§ What needs to be done: Since the pictures are not wanted, reproduce only the rest of the records, exactly as given.

Dataset entries:

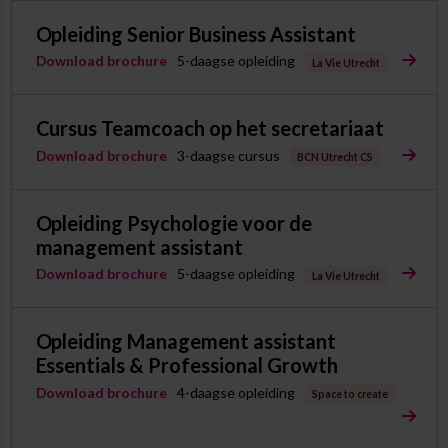
Opleiding Senior Business Assistant
Download brochure
5-daagse opleiding
La Vie Utrecht
Cursus Teamcoach op het secretariaat
Download brochure
3-daagse cursus
BCN Utrecht CS
Opleiding Psychologie voor de
management assistant
Download brochure
5-daagse opleiding
La Vie Utrecht
Opleiding Management assistant
Essentials & Professional Growth
Download brochure
4-daagse opleiding
Space to create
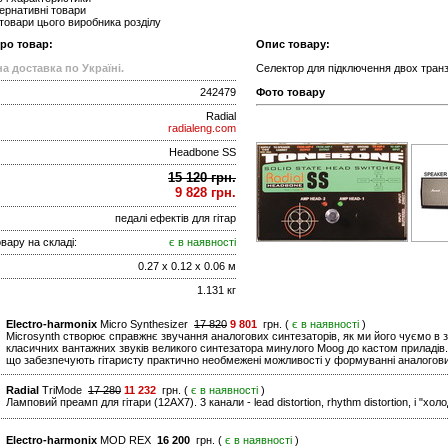
ернативні товари
 товари цього виробника розділу
про товар:
Опис товару:
а доставка по Україні.
Селектор для підключення двох транз
242479
Фото товару
Radial
radialeng.com
Headbone SS
15 120 грн.
9 828 грн.
педалі ефектів для гітар
вару на складі:
є в наявності
0.27 x 0.12 x 0.06 м
1.131 кг
Electro-harmonix
Micro Synthesizer
17 820
9 801
грн. (
є в наявності
)
Microsynth створює справжнє звучання аналогових синтезаторів, як ми його чуємо в з
класичних вантажних звуків великого синтезатора минулого Moog до кастом приладів.
що забезпечують гітаристу практично необмежені можливості у формуванні аналогови
Radial
TriMode
17 280
11 232
грн. (
є в наявності
)
Ламповий преамп для гітари (12AX7). 3 канали - lead distortion, rhythm distortion, і "хо
Electro-harmonix
MOD REX
16 200
грн. (
є в наявності
)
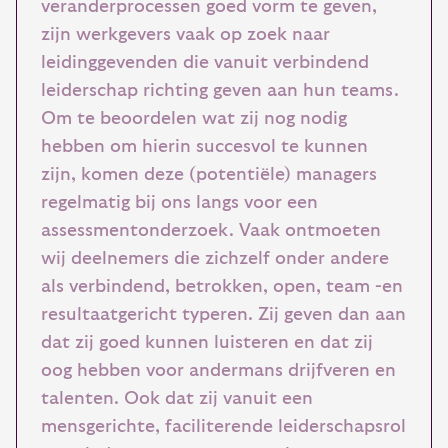
veranderprocessen goed vorm te geven,
zijn werkgevers vaak op zoek naar
leidinggevenden die vanuit verbindend
leiderschap richting geven aan hun teams.
Om te beoordelen wat zij nog nodig
hebben om hierin succesvol te kunnen
zijn, komen deze (potentiële) managers
regelmatig bij ons langs voor een
assessmentonderzoek. Vaak ontmoeten
wij deelnemers die zichzelf onder andere
als verbindend, betrokken, open, team -en
resultaatgericht typeren. Zij geven dan aan
dat zij goed kunnen luisteren en dat zij
oog hebben voor andermans drijfveren en
talenten. Ook dat zij vanuit een
mensgerichte, faciliterende leiderschapsrol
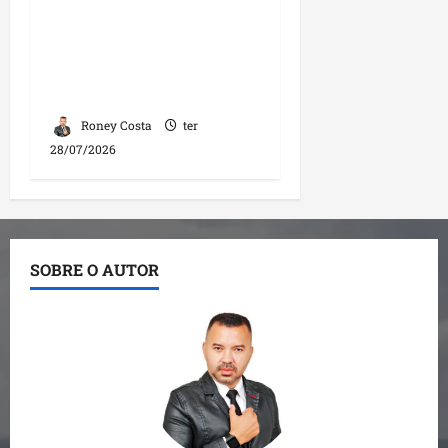
PL homologa
candidaturas e reforça
compromisso com o
futuro do Maranhão
Roney Costa
ter
28/07/2026
SOBRE O AUTOR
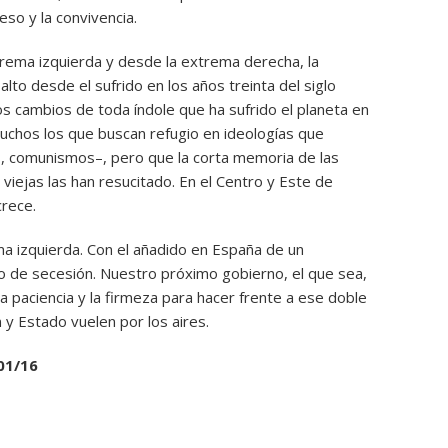
eso y la convivencia.
rema izquierda y desde la extrema derecha, la
lto desde el sufrido en los años treinta del siglo
los cambios de toda índole que ha sufrido el planeta en
uchos los que buscan refugio en ideologías que
, comunismos–, pero que la corta memoria de las
viejas las han resucitado. En el Centro y Este de
crece.
ma izquierda. Con el añadido en España de un
o de secesión. Nuestro próximo gobierno, el que sea,
 la paciencia y la firmeza para hacer frente a ese doble
 y Estado vuelen por los aires.
01/16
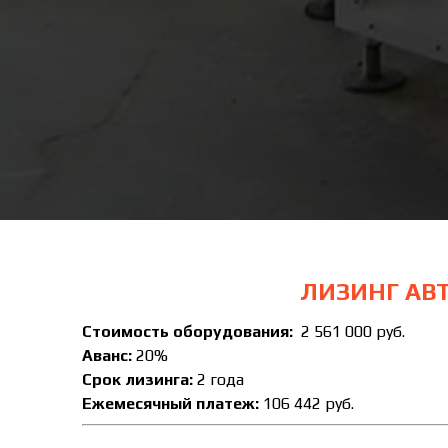
ЛИЗИНГ АВ
Стоимость оборудования:
2 561 000 руб.
Аванс:
20%
Срок лизинга:
2 года
Ежемесячный платеж:
106 442 руб.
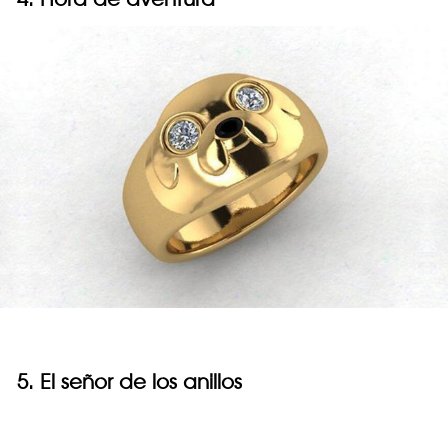
5. El señor de los anillos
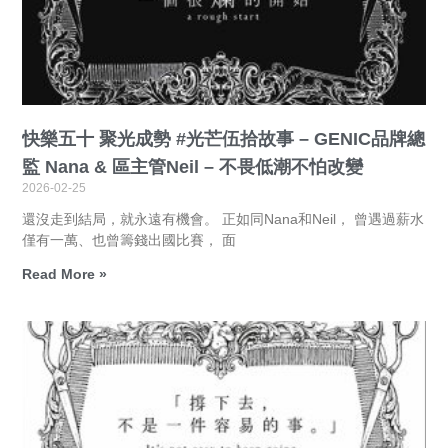
快樂五十 聚光成勢 #光芒伍拾故事 – GENIC品牌總
監 Nana & 區主管Neil – 不畏低潮不怕改變
2026-02-25
還沒走到結局，就永遠有機會。 正如同Nana和Neil， 曾遇過薪水
僅有一萬、也曾籌錢出國比賽， 面
Read More »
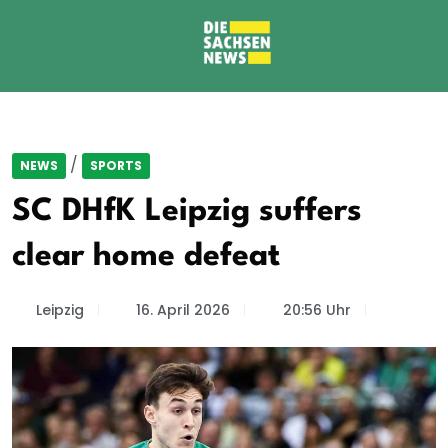
/
NEWS
SPORTS
SC DHfK Leipzig suffers
clear home defeat
Leipzig
16. April 2026
20:56 Uhr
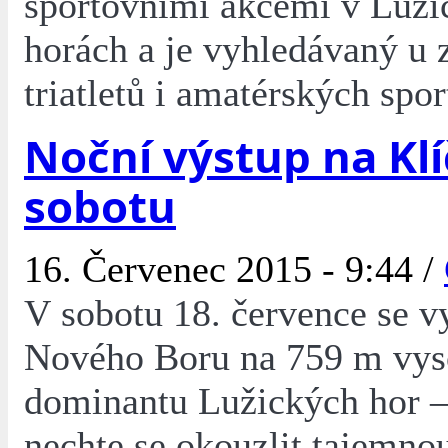
sportovními akcemi v Luži
horách a je vyhledávaný u
triatletů i amatérských spo
Noční výstup na Klíč
sobotu
16. Červenec 2015 - 9:44 /
V sobotu 18. července se v
Nového Boru na 759 m vy
dominantu Lužických hor –
nechte se okouzlit tajemno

§ Reply to the task:
Opleiding Senior Business Assistant
Download brochure
5-daagse opleiding
La Vie Utrecht
Cursus Teamcoach op het secretariaat
Download brochure
3-daagse cursus
BCN Utrecht CS
Opleiding Psychologie voor de
management assistant
Download brochure
5-daagse opleiding
La Vie Utrecht
Opleiding Management assistant
Essentials & Professional Growth
Download brochure
4-daagse opleiding
Space to create
ернативні товари
 товари цього виробника розділу
про товар:
Опис товару:
а доставка по Україні.
Селектор для підключення двох транз
242479
Фото товару
Radial
radialeng.com
Headbone SS
15 120 грн.
9 828 грн.
педалі ефектів для гітар
вару на складі:
є в наявності
0.27 x 0.12 x 0.06 м
1.131 кг
Electro-harmonix
Micro Synthesizer
17 820
9 801
грн. (
є в наявності
)
Microsynth створює справжнє звучання аналогових синтезаторів, як ми його чуємо в з
класичних вантажних звуків великого синтезатора минулого Moog до кастом приладів.
що забезпечують гітаристу практично необмежені можливості у формуванні аналогови
Radial
TriMode
17 280
11 232
грн. (
є в наявності
)
Ламповий преамп для гітари (12AX7). 3 канали - lead distortion, rhythm distortion, і "хо
Electro-harmonix
MOD REX
16 200
грн. (
є в наявності
)
veranderprocessen goed vorm te geven,
zijn werkgevers vaak op zoek naar
leidinggevenden die vanuit verbindend
leiderschap richting geven aan hun teams.
Om te beoordelen wat zij nog nodig
hebben om hierin succesvol te kunnen
zijn, komen deze (potentiële) managers
regelmatig bij ons langs voor een
assessmentonderzoek. Vaak ontmoeten
wij deelnemers die zichzelf onder andere
als verbindend, betrokken, open, team -en
resultaatgericht typeren. Zij geven dan aan
dat zij goed kunnen luisteren en dat zij
oog hebben voor andermans drijfveren en
talenten. Ook dat zij vanuit een
mensgerichte, faciliterende leiderschapsrol
PL homologa
candidaturas e reforça
compromisso com o
futuro do Maranhão
Roney Costa
ter
28/07/2026
SOBRE O AUTOR
eso y la convivencia.
rema izquierda y desde la extrema derecha, la
lto desde el sufrido en los años treinta del siglo
los cambios de toda índole que ha sufrido el planeta en
uchos los que buscan refugio en ideologías que
, comunismos–, pero que la corta memoria de las
viejas las han resucitado. En el Centro y Este de
crece.
ma izquierda. Con el añadido en España de un
o de secesión. Nuestro próximo gobierno, el que sea,
 la paciencia y la firmeza para hacer frente a ese doble
 y Estado vuelen por los aires.
01/16
ЛИЗИНГ АВ
Стоимость оборудования:
2 561 000 руб.
Аванс:
20%
Срок лизинга:
2 года
Ежемесячный платеж:
106 442 руб.
5. El señor de los anillos
快樂五十 聚光成勢 #光芒伍拾故事 – GENIC品牌總
監 Nana & 區主管Neil – 不畏低潮不怕改變
2026-02-25
還沒走到結局，就永遠有機會。 正如同Nana和Neil， 曾遇過薪水
僅有一萬、也曾籌錢出國比賽， 面
Read More »
/
NEWS
SPORTS
SC DHfK Leipzig suffers
clear home defeat
Leipzig
16. April 2026
20:56 Uhr
sportovními akcemi v Luži
horách a je vyhledávaný u
triatletů i amatérských spo
Noční výstup na Klíč
sobotu
16. Červenec 2015 - 9:44 /
V sobotu 18. července se v
Nového Boru na 759 m vy
dominantu Lužických hor –
nechte se okouzlit tajemno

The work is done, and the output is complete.